问题
I want to scrape website that requires login with Python and BeautifulSoup and requests libs. (no selenium) This is my code:
import requests
from bs4 import BeautifulSoup
auth = (username, password)
headers = {
'authority': 'signon.springer.com',
'cache-control': 'max-age=0',
'upgrade-insecure-requests': '1',
'origin': 'https://signon.springer.com',
'content-type': 'application/x-www-form-urlencoded',
'user-agent': 'Mozilla/5.0 (Macintosh; Intel Mac OS X 10_15_6) AppleWebKit/537.36 (KHTML, like Gecko) Chrome/87.0.4280.141 Safari/537.36',
'accept': 'text/html,application/xhtml+xml,application/xml;q=0.9,image/avif,image/webp,image/apng,*/*;q=0.8,application/signed-exchange;v=b3;q=0.9',
'sec-fetch-site': 'same-origin',
'sec-fetch-mode': 'navigate',
'sec-fetch-user': '?1',
'sec-fetch-dest': 'document',
'referer': 'https://signon.springer.com/login?service=https%3A%2F%2Fpress.nature.com%2Fcallback%3Fclient_name%3DCasClienthttps%3A%2F%2Fpress.nature.com&locale=en>m=GTM-WDRMH37&message=This+page+is+only+accessible+for+approved+journalists.+Please+log+into+your+press+site+account.+For+more+information%3A+https%3A%2F%2Fpress.nature.com%2Fapprove-as-a-journalist&_ga=2.25951165.1431685211.1610963078-2026442578.1607341887',
'accept-language': 'en-GB,en-US;q=0.9,en;q=0.8',
'cookie': 'SESSION=40d2be77-b3df-4eb6-9f3b-dac31ab66ce3',
}
params = (
('service', 'https://press.nature.com/callback?client_name=CasClienthttps://press.nature.com'),
('locale', 'en'),
('gtm', 'GTM-WDRMH37'),
('message', 'This page is only accessible for approved journalists. Please log into your press site account. For more information: https://press.nature.com/approve-as-a-journalist'),
('_ga', '2.25951165.1431685211.1610963078-2026442578.1607341887'),
)
data = {
'username': username,
'password': password,
'rememberMe': 'true',
'lt': 'LT-95560-qF7CZnAtuDqWS1sFQgBMqPVifS5mTg-16c07928-2faa-4ce0-58c7-5a1f',
'execution': 'e1s1',
'_eventId': 'submit',
'submit': 'Login'
}
session = requests.session()
response = session.post('https://signon.springer.com/login', headers=headers, params=params, data=data, auth = auth)
print(response)
#time.sleep(5) does not make any diference
soup = BeautifulSoup(response.content, 'html.parser')
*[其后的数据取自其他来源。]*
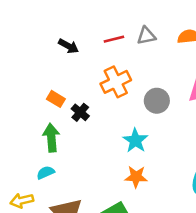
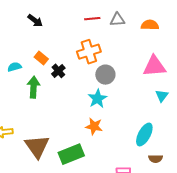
black arrow: (68, 46) -> (35, 21), moved
gray circle: (157, 101) -> (105, 75), moved
cyan semicircle: (46, 173) -> (14, 67), moved

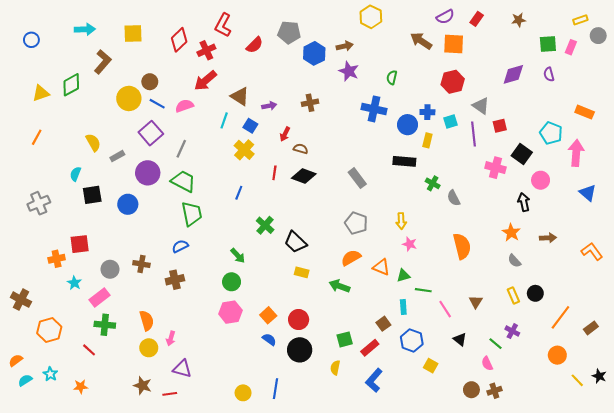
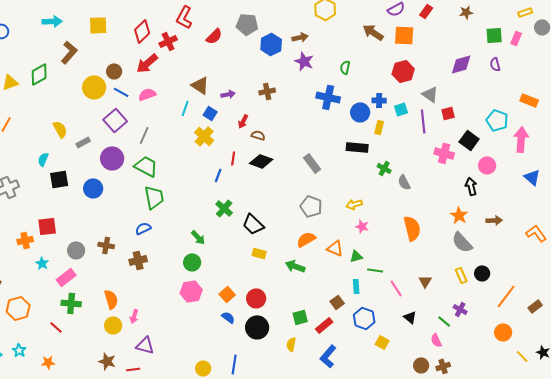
red arrow: (205, 81) -> (147, 63), moved
blue line: (239, 193) -> (218, 175), moved
yellow arrow: (401, 221) -> (354, 204), turned 77
gray semicircle: (514, 261) -> (462, 242), size x1.6

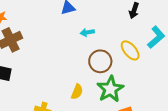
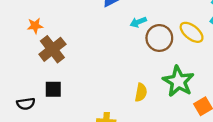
brown circle: (100, 61) -> (159, 38), moved

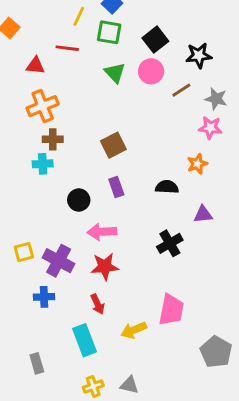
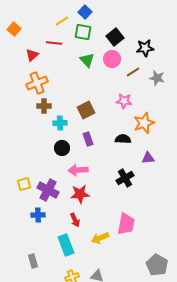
yellow line: (79, 16) -> (62, 21), turned 32
red triangle: (35, 66) -> (32, 55), turned -48
pink star: (210, 128) -> (124, 101), moved
cyan cross: (43, 164) -> (60, 123), moved
orange star: (197, 164) -> (144, 123), size x1.5
gray pentagon: (216, 352) -> (157, 265), moved

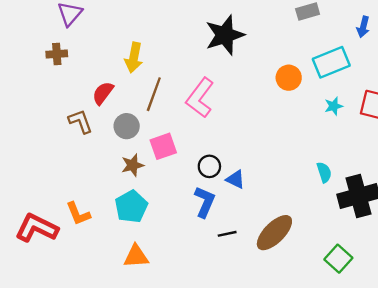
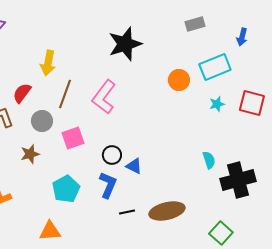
brown star: (132, 165) -> (30, 154), moved
cyan pentagon: (131, 207) -> (66, 189), moved
brown ellipse: (274, 233) -> (167, 211), turned 32

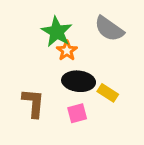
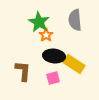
gray semicircle: (109, 29) -> (75, 20), turned 50
yellow rectangle: (108, 93) -> (74, 64), size x1.5

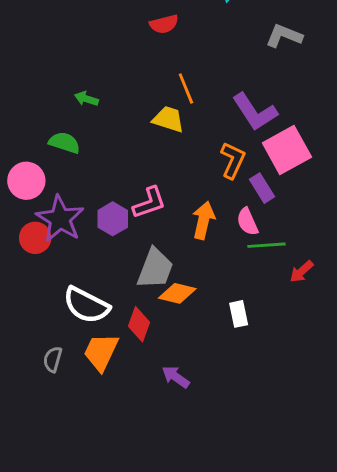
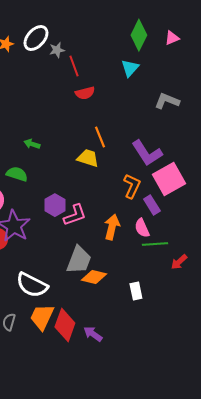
purple hexagon: (113, 219) -> (55, 205), moved
red diamond: (139, 324) -> (65, 325), moved, size x1.4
print(soup) # im not getting the results that I want
I'm not getting required HTML page with all data that I want, the HTML page that I'm getting is login page. This is the HTML response: https://www.codepile.net/pile/EGY0YQMv
I think that the problem is because I want to scrape this page:
https://press.nature.com/press-releases
But when I click on that link (and Im not logged in) it redirects me to different website for loggin in:
https://signon.springer.com/login
For getting all headers and params and data values I have used:
inspect page -> network -> find login request -> copy cURL -> https://curl.trillworks.com/
I have tried multiple post and get methods, I have tried with and without auth param, but result is the same.
What am I doing wrong?
回答1:
Try running the script filling in your username and password fields and let me know what you get. If it still doesn't log you in, make sure to use additional headers within post requests.
import requests
from bs4 import BeautifulSoup
link = 'https://signon.springer.com/login'
with requests.Session() as s:
s.headers['User-Agent'] = 'Mozilla/5.0 (Windows NT 6.1) AppleWebKit/537.36 (KHTML, like Gecko) Chrome/87.0.4280.141 Safari/537.36'
res = s.get(link)
soup = BeautifulSoup(res.text,'html.parser')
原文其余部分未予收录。